Lorenc wuchs zweisprachig auf und entwickelte bereits in seiner Jugend ein feines Gespür für die feinen Unterschiede zwischen sorbischer und deutscher Kultur. Nach dem Abitur begann er ein Studium der Slawistik und Germanistik in Leipzig und begann seine literarische Tätigkeit.

In den 1960er Jahren avancierte Lorenc zu einem der bedeutendsten Vertreter der modernen sorbischen Literatur. Er verfasste Gedichte, Essays und Theaterstücke – überwiegend in sorbischer Sprache, gelegentlich auch auf Deutsch. Seine Texte reflektierten tiefgründig Themen wie Identität, Heimat und den Verlust der Sprache.

Er arbeitete am Deutsch-Sorbischen Volkstheater Bautzen, wo er als Dramaturg und Übersetzer tätig war. Dort setzte er sich für die Inszenierung sorbischer Stücke sowie die Förderung junger Autorinnen und Autoren ein. Zugleich engagierte er sich in der Maćica Serbska, der sorbischen wissenschaftlichen Gesellschaft, und war ein gefragter Redner bei kulturellen Veranstaltungen.

Seine Werke waren jedoch nicht nur poetischer Natur – sie besaßen auch eine politische Dimension. Lorenc übte subtile Kritik an der Gleichschaltung sorbischer Institutionen und an der ideologischen Vereinnahmung durch die DDR. Diese Haltung führte dazu, dass er ins Visier der Staatssicherheit geriet.

Die Stasi betrachtete Lorenc als „intellektuell unzuverlässig“ und „nationalistisch motiviert“. Verdächtig erschienen seine Kontakte zu westdeutschen Verlagen, seine kritischen Äußerungen über die Domowina sowie seine literarische Unabhängigkeit. Gegen ihn wurde eine Operative Personenkontrolle (OPK) eingeleitet.

In seinem Umfeld wurden Inoffizielle Mitarbeiter (IMs) eingesetzt – darunter Kollegen aus dem Theater sowie Mitglieder der Maćica Serbska. Seine Manuskripte wurden überprüft, seine Reisen dokumentiert und seine Korrespondenz überwacht. Besonders seine Gedichte, die sich mit Sprachverlust und kultureller Entfremdung auseinandersetzten, galten als „ideologisch problematisch“.

Lorenc reagierte nicht mit offener Konfrontation, sondern mit poetischem Widerstand. Seine Texte enthielten verschlüsselte Botschaften, ironische Brechungen und interkulturelle Anspielungen, die einer eindeutigen Interpretation entzogen waren. Er nutzte die Mehrdeutigkeit der Sprache, um Kritik zu üben, ohne direkt angreifbar zu sein.

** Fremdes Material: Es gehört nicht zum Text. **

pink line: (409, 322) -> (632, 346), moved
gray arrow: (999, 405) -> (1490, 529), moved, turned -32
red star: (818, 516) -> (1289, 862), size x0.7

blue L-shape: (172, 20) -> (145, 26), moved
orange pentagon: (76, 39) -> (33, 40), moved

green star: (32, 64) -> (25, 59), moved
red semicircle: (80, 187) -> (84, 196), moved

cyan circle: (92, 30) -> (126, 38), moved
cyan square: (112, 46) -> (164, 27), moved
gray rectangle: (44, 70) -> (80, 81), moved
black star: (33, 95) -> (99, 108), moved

Ein Beispiel dafür ist sein Gedicht „Wjesnanske wětry“ („Frühlingswinde“), das auf den ersten Blick Naturlyrik darstellt, jedoch zwischen den Zeilen politische Erstarrung und Sehnsucht nach Wandel thematisiert.

Lorenc war ein Meister sprachlicher Subversion – seine Werke wurden zum literarischen Schutzraum für eine Kultur, die unter ideologischer Kontrolle stand.

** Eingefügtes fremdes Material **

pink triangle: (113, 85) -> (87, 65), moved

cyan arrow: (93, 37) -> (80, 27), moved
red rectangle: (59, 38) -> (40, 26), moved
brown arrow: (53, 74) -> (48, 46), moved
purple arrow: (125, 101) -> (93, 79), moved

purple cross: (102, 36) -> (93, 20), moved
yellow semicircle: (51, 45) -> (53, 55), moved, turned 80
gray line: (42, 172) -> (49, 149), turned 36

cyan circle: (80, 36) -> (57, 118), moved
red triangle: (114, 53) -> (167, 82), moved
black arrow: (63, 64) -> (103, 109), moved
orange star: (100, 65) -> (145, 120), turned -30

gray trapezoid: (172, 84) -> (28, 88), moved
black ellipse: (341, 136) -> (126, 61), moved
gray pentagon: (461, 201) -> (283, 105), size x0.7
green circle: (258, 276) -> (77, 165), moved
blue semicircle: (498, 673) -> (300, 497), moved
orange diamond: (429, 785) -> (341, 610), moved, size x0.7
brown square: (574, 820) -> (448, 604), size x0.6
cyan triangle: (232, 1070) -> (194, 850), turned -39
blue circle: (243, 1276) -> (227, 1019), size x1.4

Nach 1989 entwickelte sich Lorenc zu einer der bedeutendsten Stimmen der sorbischen Aufarbeitung. Er veröffentlichte Essays zur Rolle der Domowina in der DDR, sprach offen über seine Stasi-Akte und setzte sich für eine kritische Auseinandersetzung mit der Vergangenheit ein.

Er war Mitbegründer des Serbski Sejm, einer basisdemokratischen Bewegung zur Stärkung kultureller Selbstbestimmung der Sorben. Gleichzeitig förderte er die Literatur und fungierte als Mentor für junge Autorinnen und Autoren, die sich mit sorbischer Identität beschäftigten.

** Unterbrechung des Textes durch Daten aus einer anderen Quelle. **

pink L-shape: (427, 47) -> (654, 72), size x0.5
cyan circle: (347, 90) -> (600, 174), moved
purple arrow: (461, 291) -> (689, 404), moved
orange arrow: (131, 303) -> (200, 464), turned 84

Kito Lorenc verstarb am 24. September 2017. Sein literarisches Schaffen umfasst Gedichtbände, Theaterstücke, Übersetzungen und Essays – viele davon zweisprachig verfasst. Er gilt als einer der bedeutendsten sorbischen Intellektuellen der Nachkriegszeit.

Sein Leben symbolisiert die Verbindung von kultureller Tiefe und politischer Wachsamkeit. Er war kein lauter Dissident, sondern ein stiller Mahner – ein Mann, der mit Sprache gegen das Vergessen kämpfte.

Die Biografie von Kito Lorenc verdeutlicht, wie Literatur zum Mittel des Widerstands werden kann. Als Dichter und Denker bewahrte er die sorbische Kultur nicht nur, sondern entwickelte sie trotz Überwachung, Zensur und ideologischer Vereinnahmung weiter. Sein Werk steht als Zeugnis für die Kraft der Sprache und die Bedeutung kultureller Selbstbestimmung.

 


Lausitzer Persönlichkeiten sind Personen, die in der Lausitz geboren wurden oder sich für die Lausitzregion engagiert haben.